- [WHAT YOU SHOULD DO]: Each line of the data has to be retyped exactly as it is.

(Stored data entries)

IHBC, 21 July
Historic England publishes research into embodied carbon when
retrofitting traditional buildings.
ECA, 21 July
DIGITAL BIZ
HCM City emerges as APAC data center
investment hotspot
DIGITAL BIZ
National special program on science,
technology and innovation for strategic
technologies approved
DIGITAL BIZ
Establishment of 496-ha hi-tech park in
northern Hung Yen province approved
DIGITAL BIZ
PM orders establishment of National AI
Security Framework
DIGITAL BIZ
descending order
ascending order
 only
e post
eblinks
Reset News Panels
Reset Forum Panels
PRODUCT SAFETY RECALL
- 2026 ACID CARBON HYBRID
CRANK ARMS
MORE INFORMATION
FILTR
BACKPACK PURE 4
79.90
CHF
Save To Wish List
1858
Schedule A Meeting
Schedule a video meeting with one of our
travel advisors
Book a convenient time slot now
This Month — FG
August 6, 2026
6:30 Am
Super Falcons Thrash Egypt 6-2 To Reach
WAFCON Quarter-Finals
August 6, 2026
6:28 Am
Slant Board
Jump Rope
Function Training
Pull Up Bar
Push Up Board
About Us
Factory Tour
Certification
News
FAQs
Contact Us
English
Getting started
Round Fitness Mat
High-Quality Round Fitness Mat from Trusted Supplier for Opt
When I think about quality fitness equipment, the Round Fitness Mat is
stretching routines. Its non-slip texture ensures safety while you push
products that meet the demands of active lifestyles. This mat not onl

- [COMPLETED TASK]:
IHBC, 21 July
Historic England publishes research into embodied carbon when
retrofitting traditional buildings.
ECA, 21 July
DIGITAL BIZ
HCM City emerges as APAC data center
investment hotspot
DIGITAL BIZ
National special program on science,
technology and innovation for strategic
technologies approved
DIGITAL BIZ
Establishment of 496-ha hi-tech park in
northern Hung Yen province approved
DIGITAL BIZ
PM orders establishment of National AI
Security Framework
DIGITAL BIZ
descending order
ascending order
 only
e post
eblinks
Reset News Panels
Reset Forum Panels
PRODUCT SAFETY RECALL
- 2026 ACID CARBON HYBRID
CRANK ARMS
MORE INFORMATION
FILTR
BACKPACK PURE 4
79.90
CHF
Save To Wish List
1858
Schedule A Meeting
Schedule a video meeting with one of our
travel advisors
Book a convenient time slot now
This Month — FG
August 6, 2026
6:30 Am
Super Falcons Thrash Egypt 6-2 To Reach
WAFCON Quarter-Finals
August 6, 2026
6:28 Am
Slant Board
Jump Rope
Function Training
Pull Up Bar
Push Up Board
About Us
Factory Tour
Certification
News
FAQs
Contact Us
English
Getting started
Round Fitness Mat
High-Quality Round Fitness Mat from Trusted Supplier for Opt
When I think about quality fitness equipment, the Round Fitness Mat is
stretching routines. Its non-slip texture ensures safety while you push
products that meet the demands of active lifestyles. This mat not onl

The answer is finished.